▶ **WORK ORDER**
Each line between the one holding "Urologista • Viana" and the end of the material below, both included, is to be transcribed word for word, with pictures left out.

▶ **INFORMATION SHOWN**
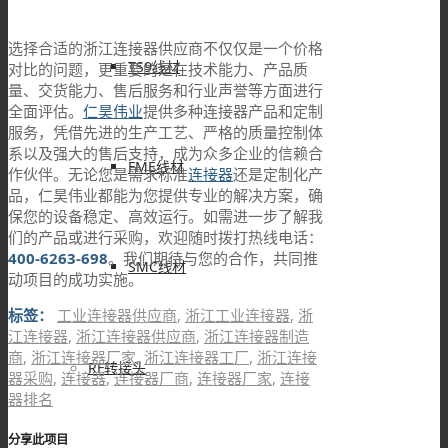
选择合适的浙江连接器供应商不仅仅是一个价格
TS9线材
对比的问题，更重要的是在技术能力、产品质
量、交货能力、售后服务和行业声誉等方面进行
全面评估。
仁昊伟业
提供多种连接器产品和定制
服务，凭借先进的生产工艺、严格的质量控制体
系以及强大的售后支持，成为众多企业的信赖合
FME线材
作伙伴。无论您是需求标准
连接器
还是定制化产
品，仁昊伟业都能为您提供专业的解决方案，确
保您的设备稳定、高效运行。如需进一步了解我
们的产品或进行采购，欢迎随时拨打热线电话：
400-6263-698
。我们期待与您的合作，共同推
SMC线材
动项目的成功实施。
标签：
工业连接器供应商
,
浙江工业连接器
,
浙
江连接器
,
浙江连接器供应商
,
浙江连接器制造
商
,
浙江连接器厂家
,
浙江连接器工厂
,
浙江连接
RF转接头
器采购
,
连接器
,
连接器厂商
,
连接器厂家
,
连接
器排名
分享此项目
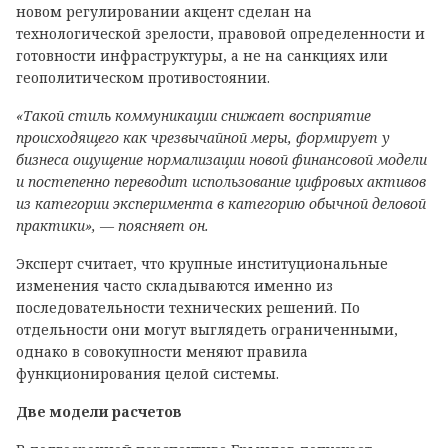
новом регулировании акцент сделан на
технологической зрелости, правовой определенности и
готовности инфраструктуры, а не на санкциях или
геополитическом противостоянии.
«Такой стиль коммуникации снижает восприятие
происходящего как чрезвычайной меры, формирует у
бизнеса ощущение нормализации новой финансовой модели
и постепенно переводит использование цифровых активов
из категории эксперимента в категорию обычной деловой
практики», — поясняет он.
Эксперт считает, что крупные институциональные
изменения часто складываются именно из
последовательности технических решений. По
отдельности они могут выглядеть ограниченными,
однако в совокупности меняют правила
функционирования целой системы.
Две модели расчетов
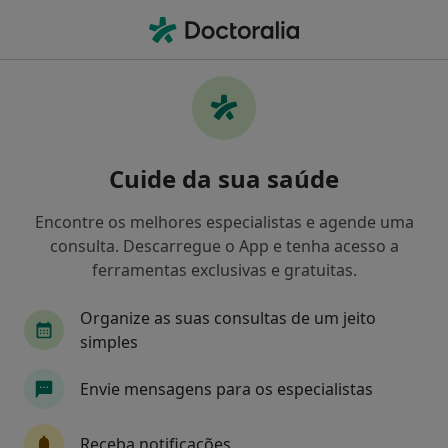
Men
Urologista • Viana do Castelo, Viana do Castelo
Filters
Mapa
Urologistas em Viana do Castelo
Cuide da sua saúde
Como classificamos os resultados
Encontre os melhores especialistas e agende uma
consulta. Descarregue o App e tenha acesso a
ferramentas exclusivas e gratuitas.
Organize as suas consultas de um jeito
simples
Envie mensagens para os especialistas
Luís Figueiredo
Urologista
Receba notificações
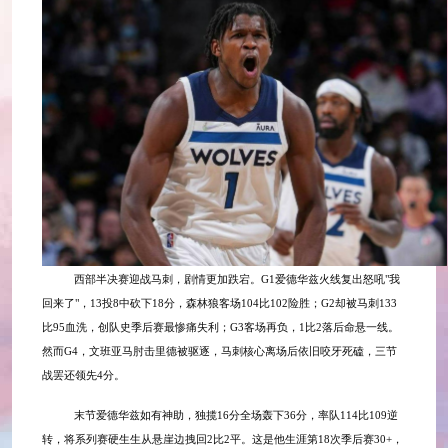
西部半决赛迎战马刺，剧情更加跌宕。
G1爱德华兹火线复出怒吼"我
回来了"，13投8中砍下18分，森林狼客场104比102险胜；G2却被马刺133
比95血洗，创队史季后赛最惨痛失利；G3客场再负，1比2落后命悬一线。
然而G4，文班亚马肘击里德被驱逐，马刺核心离场后依旧咬牙死磕，三节
战罢还领先4分。
末节爱德华兹如有神助，独揽16分全场轰下36分，率队114比109逆
转，将系列赛硬生生从悬崖边拽回2比2平。这是他生涯第18次季后赛30+，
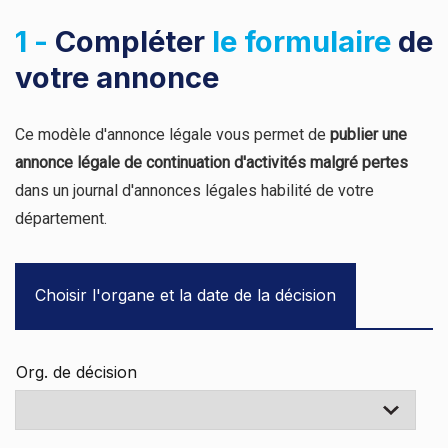
1 -
Compléter
le formulaire
de
votre annonce
Ce modèle d'annonce légale vous permet de
publier une
annonce légale de continuation d'activités malgré pertes
dans un journal d'annonces légales habilité de votre
département.
Choisir l'organe et la date de la décision
Org. de décision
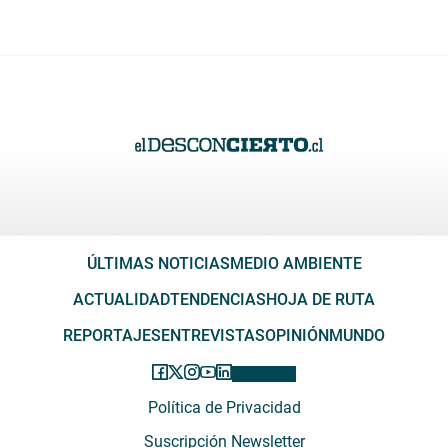
ÚLTIMAS NOTICIAS
MEDIO AMBIENTE
ACTUALIDAD
TENDENCIAS
HOJA DE RUTA
REPORTAJES
ENTREVISTAS
OPINIÓN
MUNDO
Política de Privacidad
Suscripción Newsletter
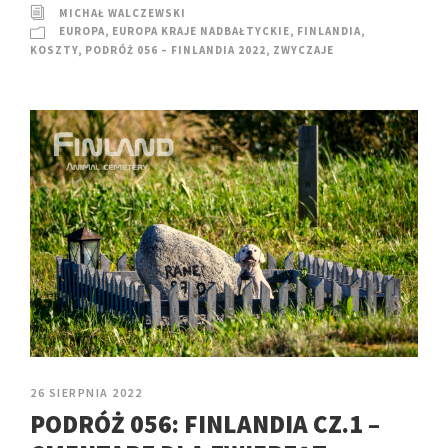
MICHAŁ WALCZEWSKI
EUROPA
,
EUROPA KRAJE NADBAŁTYCKIE
,
FINLANDIA
,
KOSZTY
,
PODRÓŻ 056 – FINLANDIA 2022
,
ZWYCZAJE
26 SIERPNIA 2022
PODRÓŻ 056: FINLANDIA CZ.1 –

▶ **EXERCISE RESPONSE**
Urologista • Viana do Castelo, Viana do Castelo
Filters
Mapa
Urologistas em Viana do Castelo
Cuide da sua saúde
Como classificamos os resultados
Encontre os melhores especialistas e agende uma
consulta. Descarregue o App e tenha acesso a
ferramentas exclusivas e gratuitas.
Organize as suas consultas de um jeito
simples
Envie mensagens para os especialistas
Luís Figueiredo
Urologista
Receba notificações
西部半决赛迎战马刺，剧情更加跌宕。
G1爱德华兹火线复出怒吼"我
回来了"，13投8中砍下18分，森林狼客场104比102险胜；G2却被马刺133
比95血洗，创队史季后赛最惨痛失利；G3客场再负，1比2落后命悬一线。
然而G4，文班亚马肘击里德被驱逐，马刺核心离场后依旧咬牙死磕，三节
战罢还领先4分。
末节爱德华兹如有神助，独揽16分全场轰下36分，率队114比109逆
转，将系列赛硬生生从悬崖边拽回2比2平。这是他生涯第18次季后赛30+，
1 -
Compléter
le formulaire
de
votre annonce
Ce modèle d'annonce légale vous permet de
publier une
annonce légale de continuation d'activités malgré pertes
dans un journal d'annonces légales habilité de votre
département.
Choisir l'organe et la date de la décision
Org. de décision
ÚLTIMAS NOTICIAS
MEDIO AMBIENTE
ACTUALIDAD
TENDENCIAS
HOJA DE RUTA
REPORTAJES
ENTREVISTAS
OPINIÓN
MUNDO
Política de Privacidad
Suscripción Newsletter
MICHAŁ WALCZEWSKI
EUROPA
,
EUROPA KRAJE NADBAŁTYCKIE
,
FINLANDIA
,
KOSZTY
,
PODRÓŻ 056 – FINLANDIA 2022
,
ZWYCZAJE
26 SIERPNIA 2022
PODRÓŻ 056: FINLANDIA CZ.1 –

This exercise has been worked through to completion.